→ **Available records**
◇ ◇ ◇ ◇ ◇ ◇ ◇

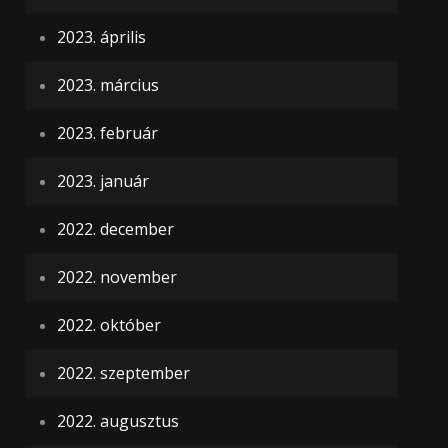
2023. április
2023. március
2023. február
2023. január
2022. december
2022. november
2022. október
2022. szeptember
2022. augusztus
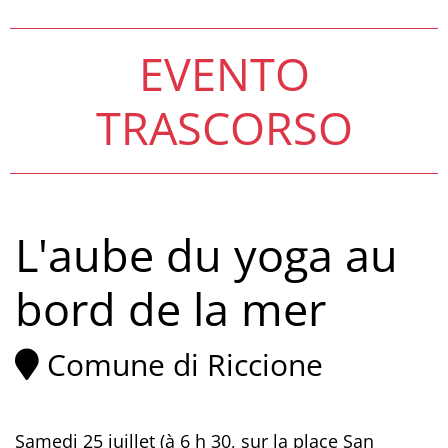
EVENTO
TRASCORSO
L'aube du yoga au
bord de la mer
Comune di Riccione
Samedi 25 juillet (à 6 h 30, sur la place San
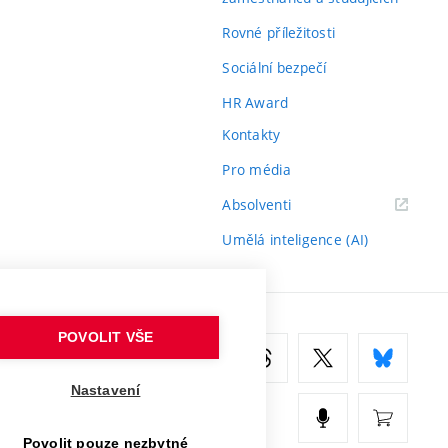
Rovné příležitosti
Sociální bezpečí
HR Award
Kontakty
Pro média
(externí
Absolventi
odkaz)
Umělá inteligence (AI)
POVOLIT VŠE
Nastavení
Povolit pouze nezbytné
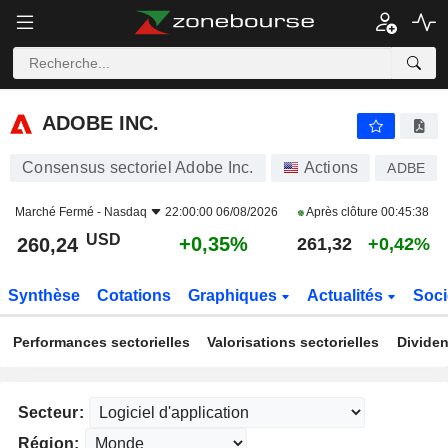
ADOBE INC.
260,24
$
+0,35%
ADOBE INC.
Consensus sectoriel Adobe Inc.
Actions
ADBE
Marché Fermé -
Nasdaq
22:00:00 06/08/2026
Après clôture
00:45:38
USD
+0,35%
260,24
261,32
+0,42%
Synthèse
Cotations
Graphiques
Actualités
Soci
Performances sectorielles
Valorisations sectorielles
Dividen
Secteur:
Région:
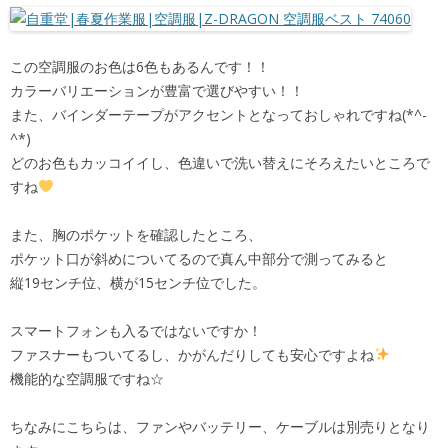
この空調服のお色は6色もあるんです！！
カラーバリエーションが豊富で選びやすい！！
また、バインダーテープがアクセントとなっておしゃれですね(*^-
^*)
どのお色もカッコイイし、色違いで洗い替えにそろえたいところで
すね
また、胸のポケットを確認したところ、
ポケット口が斜めについてるので真ん中部分で測ってみると
縦19センチ位、横が15センチ位でした。
スマートフォンも入るではないですか！
ファスナーもついてるし、かがんだりしても安心ですよね
機能的な空調服ですね☆
ちなみにこちらは、ファンやバッテリー、ケーブルは別売りとなり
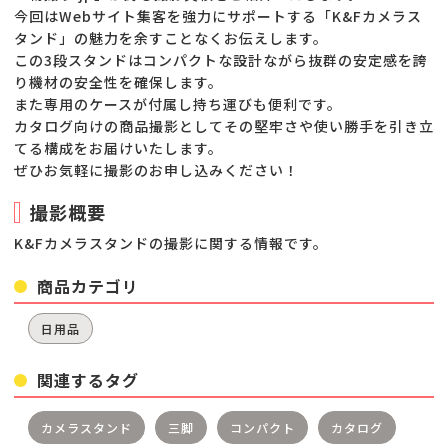
今回はWebサイト集客を強力にサポートする「K&Fカメラス
タンド」の魅力を余すことなくお伝えします。
この3段スタンドはコンパクトな設計ながら抜群の安定感を誇
り機材の安全性を確保します。
また専用のケースが付属し持ち運びも便利です。
カタログ向けの商品撮影としてその堅牢さや使い勝手を引き立
てる構成をお届けいたします。
ぜひお気軽に撮影のお申し込みください！
撮影概要
K&Fカメラスタンドの撮影に関する情報です。
商品カテゴリ
日用品
関連するタグ
カメラスタンド
三脚
コンパクト
カタログ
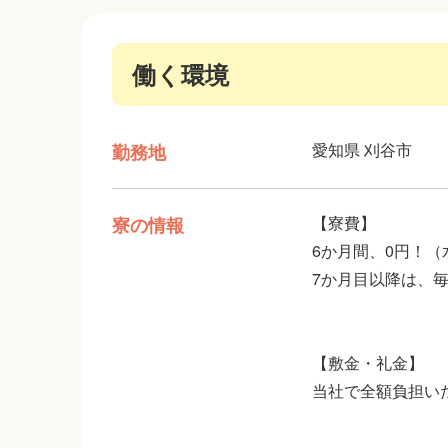
社員登用あり
高時給（1500円以上）
働く環境
愛知県 刈谷市
勤務地
【寮費】
寮の情報
6か月間、0円！
7か月目以降は、毎月
【敷金・礼金】
当社で全額負担い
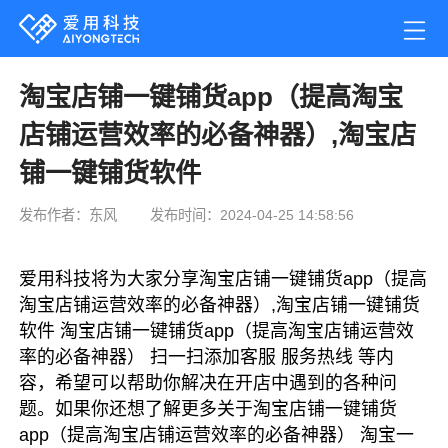
淘宝店铺一键铺货app（提高淘宝
店铺运营效率的必备神器）,淘宝店
铺一键铺货软件
发布作者：东风
发布时间：2024-04-25 14:58:56
爱用科技将为大家分享淘宝店铺一键铺货app（提高
淘宝店铺运营效率的必备神器）,淘宝店铺一键铺货
软件 淘宝店铺一键铺货app（提高淘宝店铺运营效
率的必备神器） 扫一扫添加客服 服务热线 等内
容，希望可以帮助你解决在开店中遇到的各种问
题。如果你还想了解更多关于淘宝店铺一键铺货
app（提高淘宝店铺运营效率的必备神器） 淘宝一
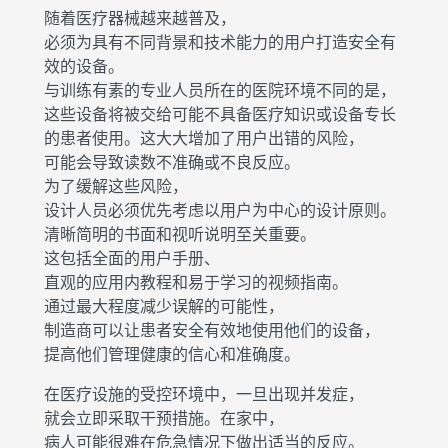
随着医疗器械越来越普及，
必须为具有不同背景和技术能力的用户打造安全有
效的设备。
与训练有素的专业人员所在的医院环境不同的是，
这些设备将被交给可能不具备医疗知识或设备专长
的患者使用。这大大增加了用户出错的风险，
可能会导致读数不准确或不良反应。
为了缓解这些风险，
设计人员必须优先考虑以用户为中心的设计原则。
清晰简明的书面和视听说明至关重要。
这包括全面的用户手册、
直观的应用内教程和易于学习的视频指南。
通过最大程度减少误解的可能性，
制造商可以让患者安全有效地使用他们的设备，
提高他们管理健康的信心和准确度。
在医疗设施的受控环境中，一旦出现并发症，
就会立即采取干预措施。在家中，
病人可能很难在危急情况下做出适当的反应。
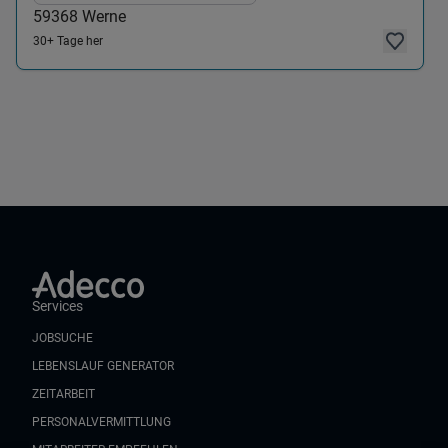
59368
Werne
30+ Tage her
Services
JOBSUCHE
LEBENSLAUF GENERATOR
ZEITARBEIT
PERSONALVERMITTLUNG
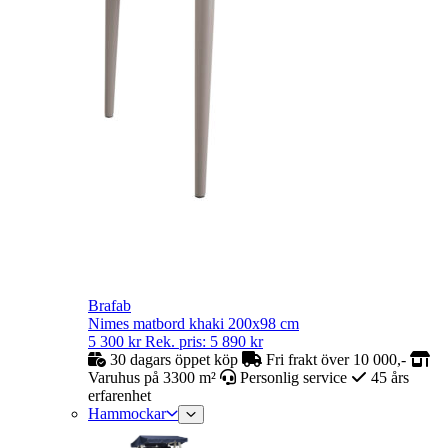
Brafab
Nimes matbord khaki 200x98 cm
5 300
kr
Rek. pris:
5 890
kr
30 dagars öppet köp
Fri frakt över 10 000,-
Varuhus på 3300 m²
Personlig service
45 års
erfarenhet
Hammockar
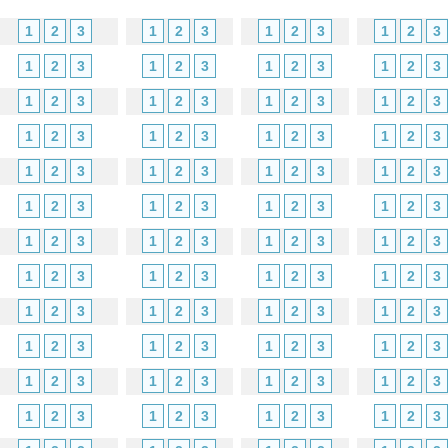
1
2
3
1
2
3
1
2
3
1
2
3
1
2
3
1
2
3
1
2
3
1
2
3
1
2
3
1
2
3
1
2
3
1
2
3
1
2
3
1
2
3
1
2
3
1
2
3
1
2
3
1
2
3
1
2
3
1
2
3
1
2
3
1
2
3
1
2
3
1
2
3
1
2
3
1
2
3
1
2
3
1
2
3
1
2
3
1
2
3
1
2
3
1
2
3
1
2
3
1
2
3
1
2
3
1
2
3
1
2
3
1
2
3
1
2
3
1
2
3
1
2
3
1
2
3
1
2
3
1
2
3
1
2
3
1
2
3
1
2
3
1
2
3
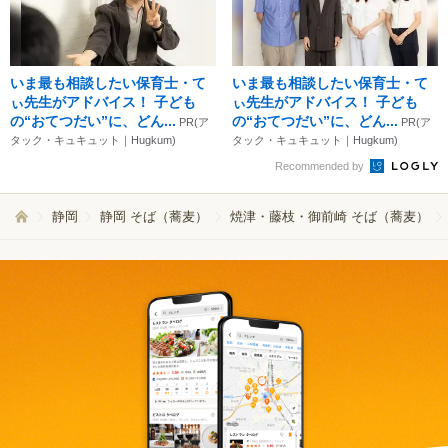
いま最も相談したい保育士・て
いま最も相談したい保育士・て
ぃ先生がアドバイス！ 子ども
ぃ先生がアドバイス！ 子ども
の“おてつだい”に、どん...
の“おてつだい”に、どん...
PR(ア
PR(ア
タック・キュキュット｜Hugkum)
タック・キュキュット｜Hugkum)
Recommended by
静岡
静岡 そば（蕎麦）
焼津・藤枝・御前崎 そば（蕎麦）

◇ ◇ ◇ ◇ ◇ ◇ ◇

→ **Required work**
A word-for-word copy of all the data is required, minus the pictures.

→ **Response to the task**
2023. április
2023. március
2023. február
2023. január
2022. december
2022. november
2022. október
2022. szeptember
2022. augusztus
EVENTO
TRASCORSO
L'aube du yoga au
bord de la mer
Comune di Riccione
Samedi 25 juillet (à 6 h 30, sur la place San
Rovné příležitosti
Sociální bezpečí
HR Award
Kontakty
Pro média
(externí
Absolventi
odkaz)
Umělá inteligence (AI)
POVOLIT VŠE
Nastavení
Povolit pouze nezbytné
ADOBE INC.
260,24
$
+0,35%
ADOBE INC.
Consensus sectoriel Adobe Inc.
Actions
ADBE
Marché Fermé -
Nasdaq
22:00:00 06/08/2026
Après clôture
00:45:38
USD
+0,35%
260,24
261,32
+0,42%
Synthèse
Cotations
Graphiques
Actualités
Soci
Performances sectorielles
Valorisations sectorielles
Dividen
Secteur:
Région:
この空調服のお色は6色もあるんです！！
カラーバリエーションが豊富で選びやすい！！
また、バインダーテープがアクセントとなっておしゃれですね(*^-
^*)
どのお色もカッコイイし、色違いで洗い替えにそろえたいところで
すね
また、胸のポケットを確認したところ、
ポケット口が斜めについてるので真ん中部分で測ってみると
縦19センチ位、横が15センチ位でした。
スマートフォンも入るではないですか！
ファスナーもついてるし、かがんだりしても安心ですよね
機能的な空調服ですね☆
ちなみにこちらは、ファンやバッテリー、ケーブルは別売りとなり
今回はWebサイト集客を強力にサポートする「K&Fカメラス
タンド」の魅力を余すことなくお伝えします。
この3段スタンドはコンパクトな設計ながら抜群の安定感を誇
り機材の安全性を確保します。
また専用のケースが付属し持ち運びも便利です。
カタログ向けの商品撮影としてその堅牢さや使い勝手を引き立
てる構成をお届けいたします。
ぜひお気軽に撮影のお申し込みください！
撮影概要
K&Fカメラスタンドの撮影に関する情報です。
商品カテゴリ
日用品
関連するタグ
カメラスタンド
三脚
コンパクト
カタログ
社員登用あり
高時給（1500円以上）
働く環境
愛知県 刈谷市
勤務地
【寮費】
寮の情報
6か月間、0円！
7か月目以降は、毎月
【敷金・礼金】
当社で全額負担い
淘宝店铺一键铺货app（提高淘宝
店铺运营效率的必备神器）,淘宝店
铺一键铺货软件
发布作者：东风
发布时间：2024-04-25 14:58:56
爱用科技将为大家分享淘宝店铺一键铺货app（提高
淘宝店铺运营效率的必备神器）,淘宝店铺一键铺货
软件 淘宝店铺一键铺货app（提高淘宝店铺运营效
率的必备神器） 扫一扫添加客服 服务热线 等内
容，希望可以帮助你解决在开店中遇到的各种问
题。如果你还想了解更多关于淘宝店铺一键铺货
app（提高淘宝店铺运营效率的必备神器） 淘宝一
随着医疗器械越来越普及，
必须为具有不同背景和技术能力的用户打造安全有
效的设备。
与训练有素的专业人员所在的医院环境不同的是，
这些设备将被交给可能不具备医疗知识或设备专长
的患者使用。这大大增加了用户出错的风险，
可能会导致读数不准确或不良反应。
为了缓解这些风险，
设计人员必须优先考虑以用户为中心的设计原则。
清晰简明的书面和视听说明至关重要。
这包括全面的用户手册、
直观的应用内教程和易于学习的视频指南。
通过最大程度减少误解的可能性，
制造商可以让患者安全有效地使用他们的设备，
提高他们管理健康的信心和准确度。
在医疗设施的受控环境中，一旦出现并发症，
就会立即采取干预措施。在家中，
病人可能很难在危急情况下做出适当的反应。
59368
Werne
30+ Tage her
Services
JOBSUCHE
LEBENSLAUF GENERATOR
ZEITARBEIT
PERSONALVERMITTLUNG
Brafab
Nimes matbord khaki 200x98 cm
5 300
kr
Rek. pris:
5 890
kr
30 dagars öppet köp
Fri frakt över 10 000,-
Varuhus på 3300 m²
Personlig service
45 års
erfarenhet
Hammockar
1
2
3
1
2
3
1
2
3
1
2
3
1
2
3
1
2
3
1
2
3
1
2
3
1
2
3
1
2
3
1
2
3
1
2
3
1
2
3
1
2
3
1
2
3
1
2
3
1
2
3
1
2
3
1
2
3
1
2
3
1
2
3
1
2
3
1
2
3
1
2
3
1
2
3
1
2
3
1
2
3
1
2
3
1
2
3
1
2
3
1
2
3
1
2
3
1
2
3
1
2
3
1
2
3
1
2
3
1
2
3
1
2
3
1
2
3
1
2
3
1
2
3
1
2
3
1
2
3
1
2
3
1
2
3
1
2
3
1
2
3
1
2
3
いま最も相談したい保育士・て
いま最も相談したい保育士・て
ぃ先生がアドバイス！ 子ども
ぃ先生がアドバイス！ 子ども
の“おてつだい”に、どん...
の“おてつだい”に、どん...
PR(ア
PR(ア
タック・キュキュット｜Hugkum)
タック・キュキュット｜Hugkum)
Recommended by
静岡
静岡 そば（蕎麦）
焼津・藤枝・御前崎 そば（蕎麦）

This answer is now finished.